**Problem**
Only some lines are wanted: please transcribe exactly those from the one containing "Community Mercy Health Partners" through the end of the data, pictures excluded.

**Records for this exercise**
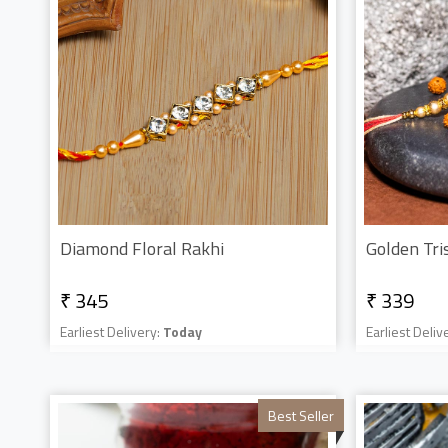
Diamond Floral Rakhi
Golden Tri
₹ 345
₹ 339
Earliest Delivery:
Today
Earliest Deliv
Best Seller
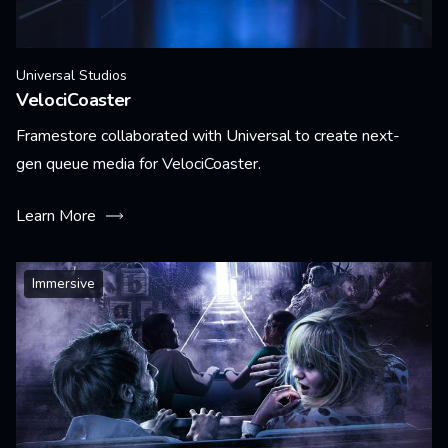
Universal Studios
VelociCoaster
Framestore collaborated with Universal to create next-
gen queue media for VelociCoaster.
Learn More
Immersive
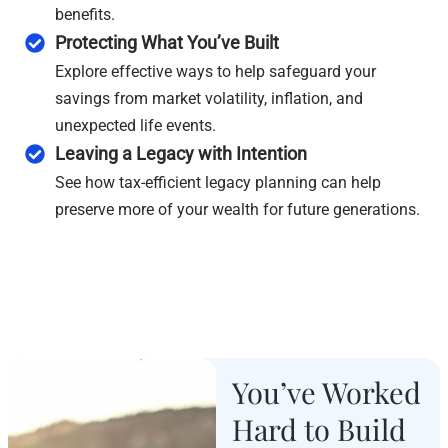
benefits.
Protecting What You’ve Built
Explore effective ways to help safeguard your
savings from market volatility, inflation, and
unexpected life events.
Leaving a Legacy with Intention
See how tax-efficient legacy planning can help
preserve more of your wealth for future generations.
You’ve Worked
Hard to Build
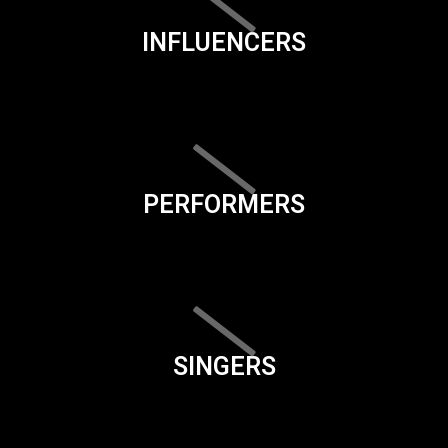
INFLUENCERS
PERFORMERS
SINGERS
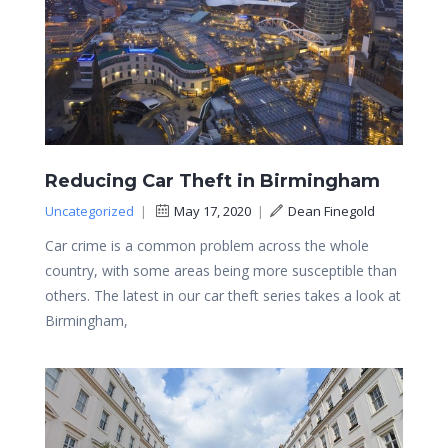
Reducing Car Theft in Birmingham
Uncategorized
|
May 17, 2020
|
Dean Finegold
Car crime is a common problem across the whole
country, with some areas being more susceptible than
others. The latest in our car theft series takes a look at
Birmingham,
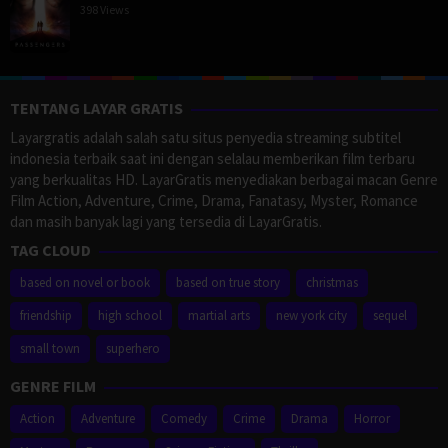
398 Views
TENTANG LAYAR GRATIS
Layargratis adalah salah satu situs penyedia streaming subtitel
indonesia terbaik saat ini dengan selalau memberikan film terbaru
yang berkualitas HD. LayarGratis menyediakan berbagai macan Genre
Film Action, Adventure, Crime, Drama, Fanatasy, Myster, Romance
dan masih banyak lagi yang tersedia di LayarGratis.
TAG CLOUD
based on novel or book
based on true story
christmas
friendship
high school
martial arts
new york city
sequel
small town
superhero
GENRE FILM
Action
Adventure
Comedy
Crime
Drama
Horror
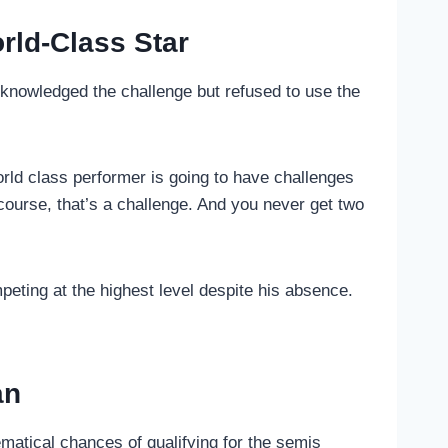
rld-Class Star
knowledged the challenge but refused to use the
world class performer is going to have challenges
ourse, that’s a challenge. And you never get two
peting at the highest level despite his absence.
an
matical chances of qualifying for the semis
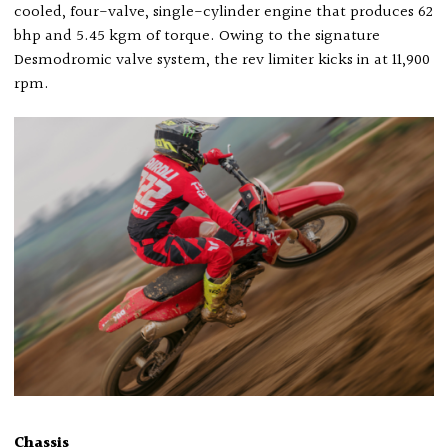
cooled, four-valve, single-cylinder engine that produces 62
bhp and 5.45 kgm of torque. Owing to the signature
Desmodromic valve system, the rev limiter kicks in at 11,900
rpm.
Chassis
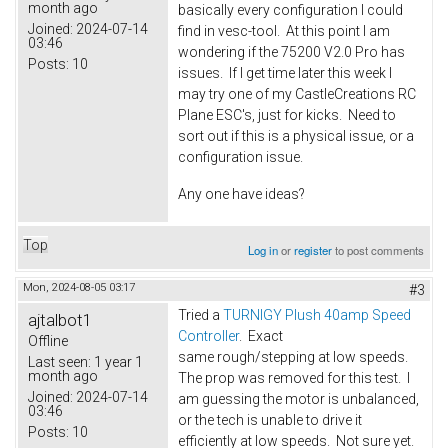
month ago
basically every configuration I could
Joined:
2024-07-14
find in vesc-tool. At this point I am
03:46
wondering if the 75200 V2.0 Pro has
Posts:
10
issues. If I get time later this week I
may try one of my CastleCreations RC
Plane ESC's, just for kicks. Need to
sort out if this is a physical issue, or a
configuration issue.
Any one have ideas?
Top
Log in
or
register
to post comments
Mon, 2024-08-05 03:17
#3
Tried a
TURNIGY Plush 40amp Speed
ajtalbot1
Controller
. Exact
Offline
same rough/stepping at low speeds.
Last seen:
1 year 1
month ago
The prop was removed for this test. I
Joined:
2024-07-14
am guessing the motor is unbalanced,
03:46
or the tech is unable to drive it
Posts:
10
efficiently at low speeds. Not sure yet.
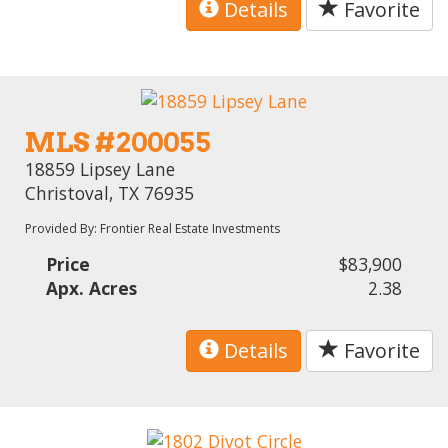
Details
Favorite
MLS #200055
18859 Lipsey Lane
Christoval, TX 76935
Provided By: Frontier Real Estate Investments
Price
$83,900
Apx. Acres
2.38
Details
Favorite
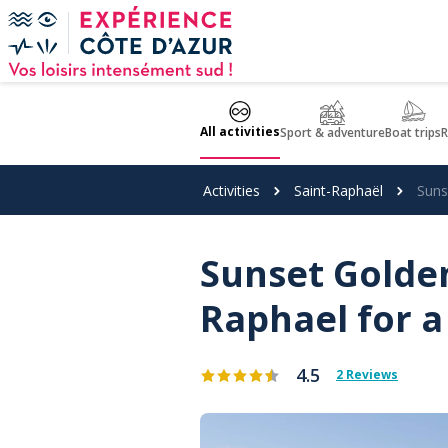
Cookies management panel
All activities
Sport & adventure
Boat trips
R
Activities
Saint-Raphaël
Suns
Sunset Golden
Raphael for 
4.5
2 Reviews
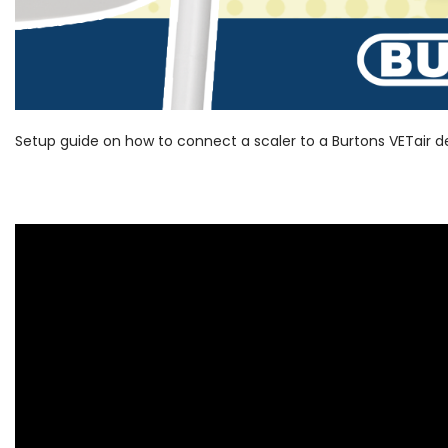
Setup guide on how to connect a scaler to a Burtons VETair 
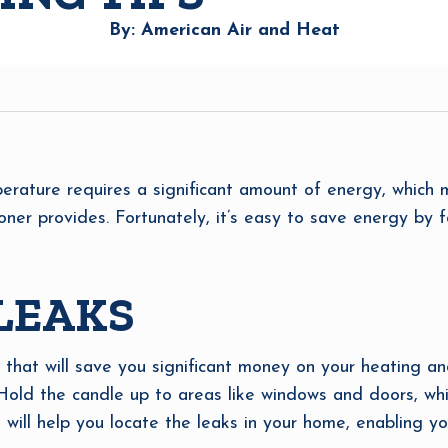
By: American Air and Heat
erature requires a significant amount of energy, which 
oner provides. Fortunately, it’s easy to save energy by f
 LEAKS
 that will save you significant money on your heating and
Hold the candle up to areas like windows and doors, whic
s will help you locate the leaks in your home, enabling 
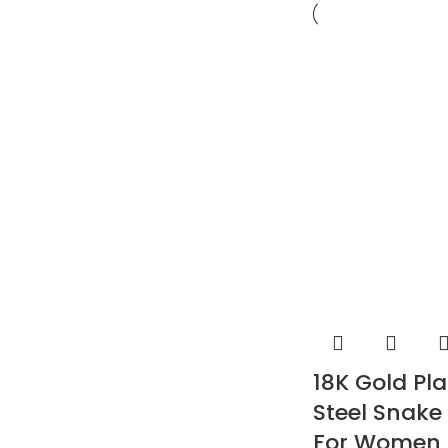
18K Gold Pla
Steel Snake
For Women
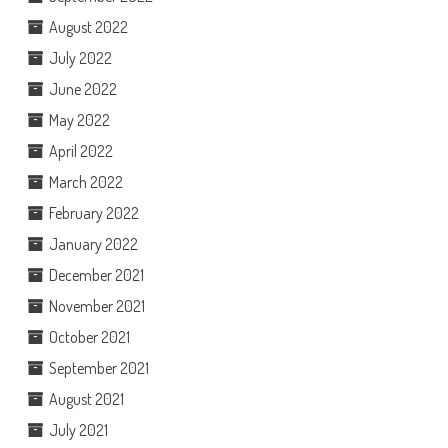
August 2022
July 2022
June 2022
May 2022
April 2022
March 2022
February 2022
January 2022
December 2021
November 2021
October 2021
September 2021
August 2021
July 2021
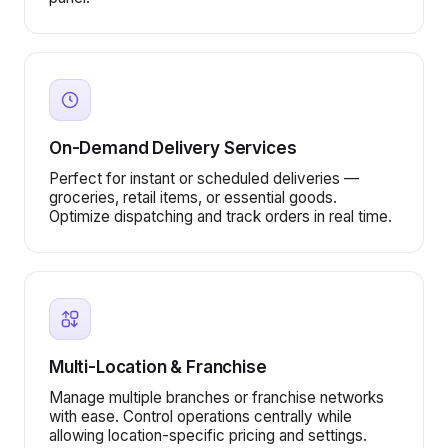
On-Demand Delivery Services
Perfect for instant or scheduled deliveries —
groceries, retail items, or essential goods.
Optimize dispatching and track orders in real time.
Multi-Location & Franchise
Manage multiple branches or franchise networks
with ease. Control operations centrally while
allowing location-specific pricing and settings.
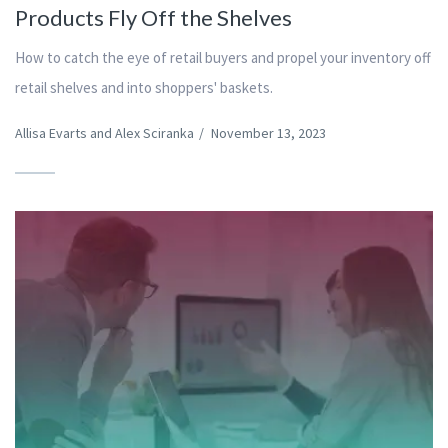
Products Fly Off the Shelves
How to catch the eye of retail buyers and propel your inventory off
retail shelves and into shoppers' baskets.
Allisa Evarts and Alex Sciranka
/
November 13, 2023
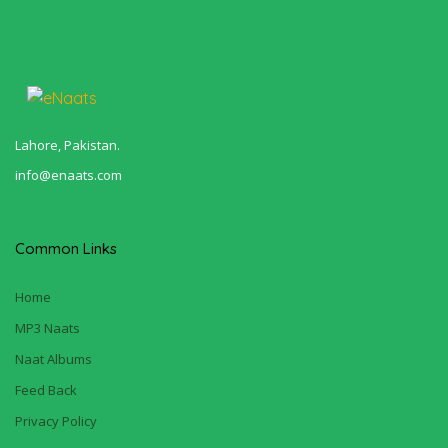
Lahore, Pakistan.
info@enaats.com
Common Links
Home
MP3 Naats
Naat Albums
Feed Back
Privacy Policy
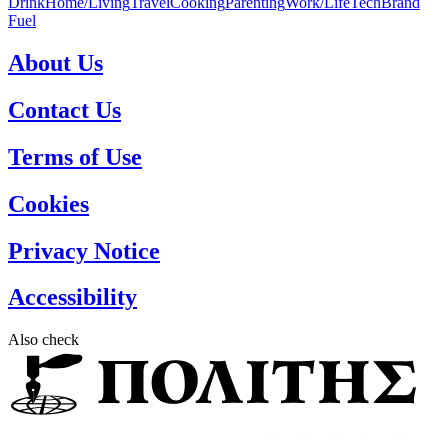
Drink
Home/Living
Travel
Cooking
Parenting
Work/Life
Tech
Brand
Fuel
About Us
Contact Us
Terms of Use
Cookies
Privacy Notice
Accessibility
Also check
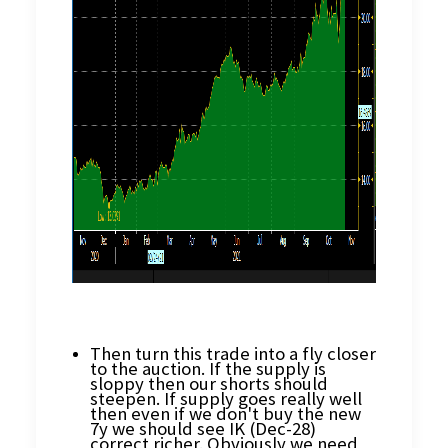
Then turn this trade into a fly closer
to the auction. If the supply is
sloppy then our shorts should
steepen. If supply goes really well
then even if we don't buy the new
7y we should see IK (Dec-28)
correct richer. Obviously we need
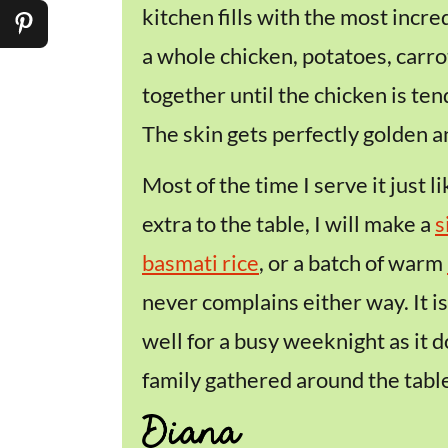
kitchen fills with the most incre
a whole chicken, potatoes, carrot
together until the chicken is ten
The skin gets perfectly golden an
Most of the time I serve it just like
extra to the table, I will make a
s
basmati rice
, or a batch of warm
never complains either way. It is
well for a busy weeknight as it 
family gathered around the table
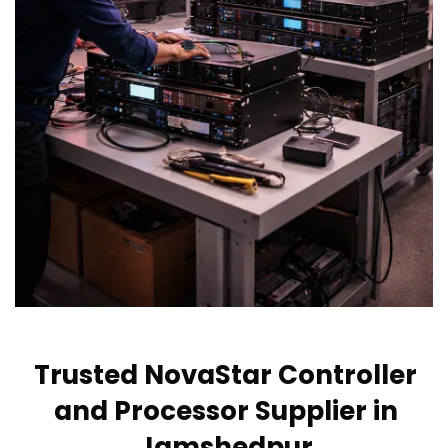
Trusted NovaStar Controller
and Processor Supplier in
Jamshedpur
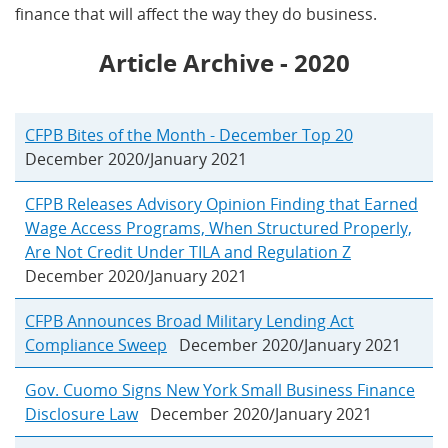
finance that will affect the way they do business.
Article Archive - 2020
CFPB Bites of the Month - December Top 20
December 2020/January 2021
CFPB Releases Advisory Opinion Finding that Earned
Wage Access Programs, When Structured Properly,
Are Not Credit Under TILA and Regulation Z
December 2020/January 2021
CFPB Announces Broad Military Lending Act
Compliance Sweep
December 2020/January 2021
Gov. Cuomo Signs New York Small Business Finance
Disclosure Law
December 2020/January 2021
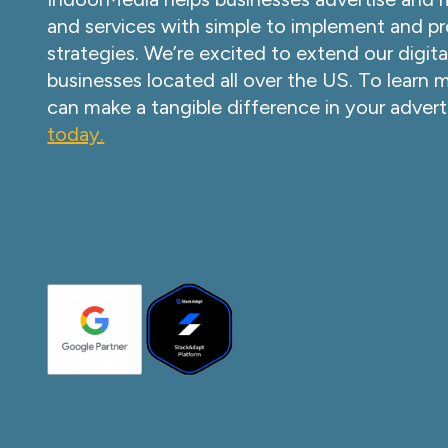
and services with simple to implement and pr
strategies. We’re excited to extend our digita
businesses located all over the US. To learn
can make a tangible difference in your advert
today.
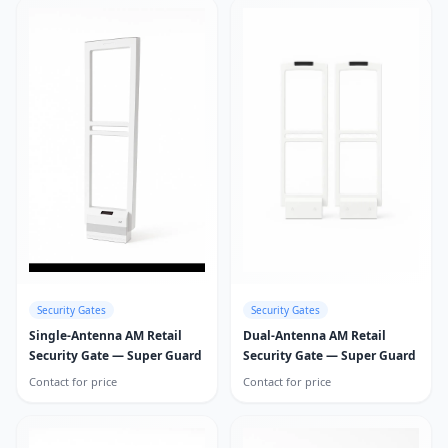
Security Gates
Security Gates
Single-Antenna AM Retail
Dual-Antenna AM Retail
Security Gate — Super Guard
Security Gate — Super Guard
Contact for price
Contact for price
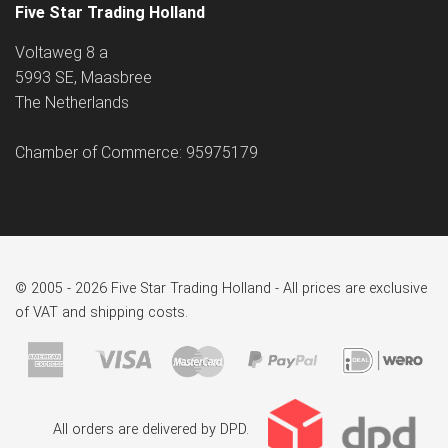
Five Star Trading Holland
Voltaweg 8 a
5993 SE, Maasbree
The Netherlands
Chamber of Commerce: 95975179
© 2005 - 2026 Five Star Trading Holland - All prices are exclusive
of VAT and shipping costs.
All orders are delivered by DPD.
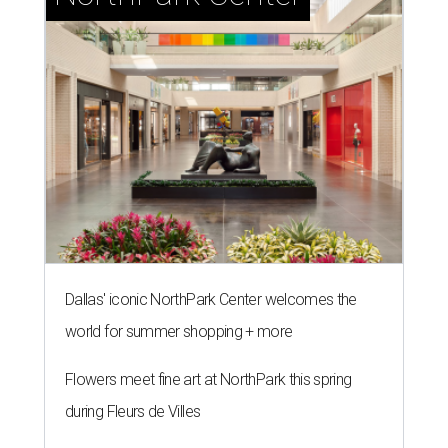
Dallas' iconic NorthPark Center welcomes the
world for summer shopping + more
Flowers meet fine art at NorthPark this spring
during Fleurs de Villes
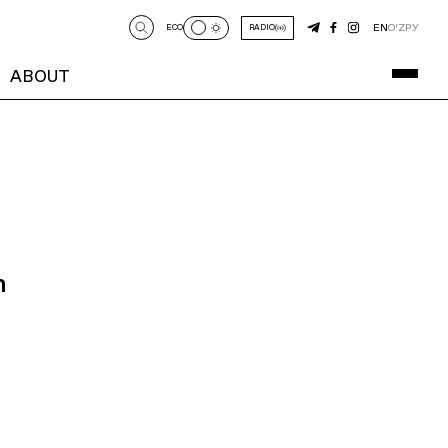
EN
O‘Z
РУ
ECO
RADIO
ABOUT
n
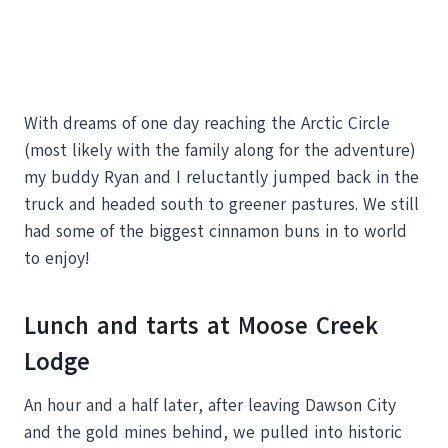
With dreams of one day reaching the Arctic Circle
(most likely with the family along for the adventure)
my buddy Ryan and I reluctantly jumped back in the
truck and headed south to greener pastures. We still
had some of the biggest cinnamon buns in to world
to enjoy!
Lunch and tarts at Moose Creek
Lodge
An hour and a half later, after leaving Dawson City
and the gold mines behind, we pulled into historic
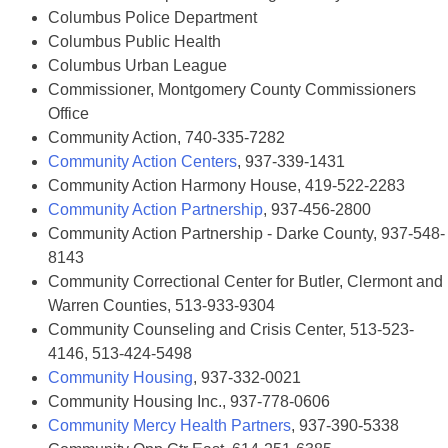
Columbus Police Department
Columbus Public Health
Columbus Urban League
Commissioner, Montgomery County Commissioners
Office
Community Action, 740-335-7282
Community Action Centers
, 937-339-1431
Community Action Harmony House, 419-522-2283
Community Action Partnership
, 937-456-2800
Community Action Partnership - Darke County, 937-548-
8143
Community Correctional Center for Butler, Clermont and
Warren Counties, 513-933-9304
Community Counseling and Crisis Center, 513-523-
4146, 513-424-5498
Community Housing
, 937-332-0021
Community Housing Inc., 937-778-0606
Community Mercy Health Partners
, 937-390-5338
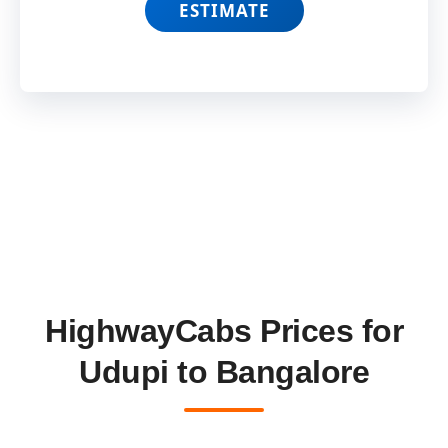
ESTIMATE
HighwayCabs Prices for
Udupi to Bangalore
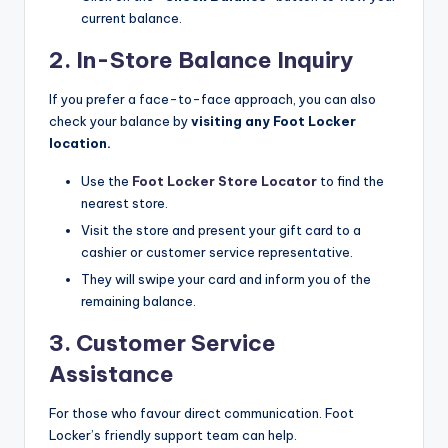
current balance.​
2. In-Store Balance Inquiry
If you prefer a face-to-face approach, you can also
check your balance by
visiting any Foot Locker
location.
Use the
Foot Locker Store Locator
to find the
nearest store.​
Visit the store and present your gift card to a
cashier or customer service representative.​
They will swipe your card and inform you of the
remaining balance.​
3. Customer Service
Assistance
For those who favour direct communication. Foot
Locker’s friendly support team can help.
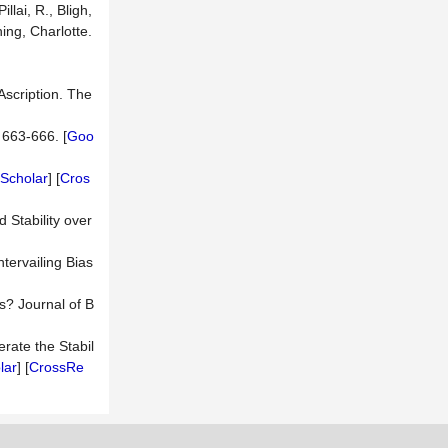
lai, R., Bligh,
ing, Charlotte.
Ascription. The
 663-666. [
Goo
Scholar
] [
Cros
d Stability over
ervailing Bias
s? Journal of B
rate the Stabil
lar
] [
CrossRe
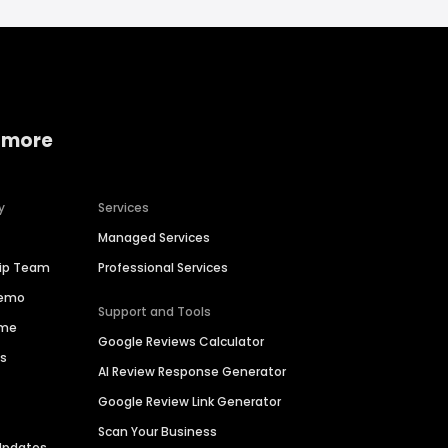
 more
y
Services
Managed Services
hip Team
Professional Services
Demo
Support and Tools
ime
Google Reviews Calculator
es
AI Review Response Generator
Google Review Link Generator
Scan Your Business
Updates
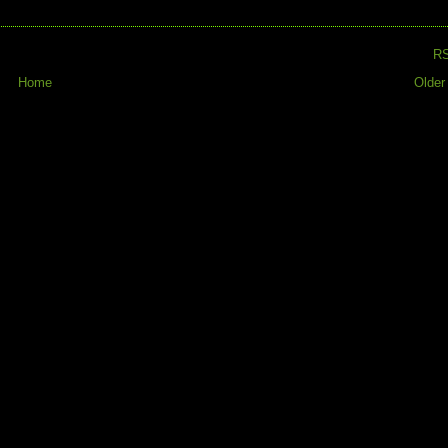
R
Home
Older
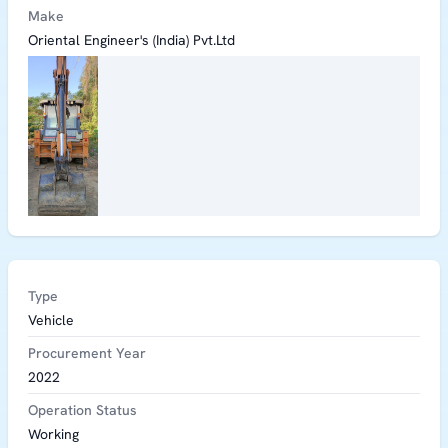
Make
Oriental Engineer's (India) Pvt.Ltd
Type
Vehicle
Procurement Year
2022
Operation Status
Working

**Your response**
Community Mercy Health Partners
, 937-390-5338
ESTIMATE
HighwayCabs Prices for
Udupi to Bangalore
current balance.​
2. In-Store Balance Inquiry
If you prefer a face-to-face approach, you can also
check your balance by
visiting any Foot Locker
location.
Use the
Foot Locker Store Locator
to find the
nearest store.​
Visit the store and present your gift card to a
cashier or customer service representative.​
They will swipe your card and inform you of the
remaining balance.​
3. Customer Service
Assistance
For those who favour direct communication. Foot
Locker’s friendly support team can help.
lai, R., Bligh,
ing, Charlotte.
Ascription. The
 663-666. [
Goo
Scholar
] [
Cros
d Stability over
ervailing Bias
s? Journal of B
rate the Stabil
lar
] [
CrossRe
 more
y
Services
Managed Services
hip Team
Professional Services
Demo
Support and Tools
ime
Google Reviews Calculator
es
AI Review Response Generator
Google Review Link Generator
Scan Your Business
Updates
R
Home
Older
Make
Oriental Engineer's (India) Pvt.Ltd
Type
Vehicle
Procurement Year
2022
Operation Status
Working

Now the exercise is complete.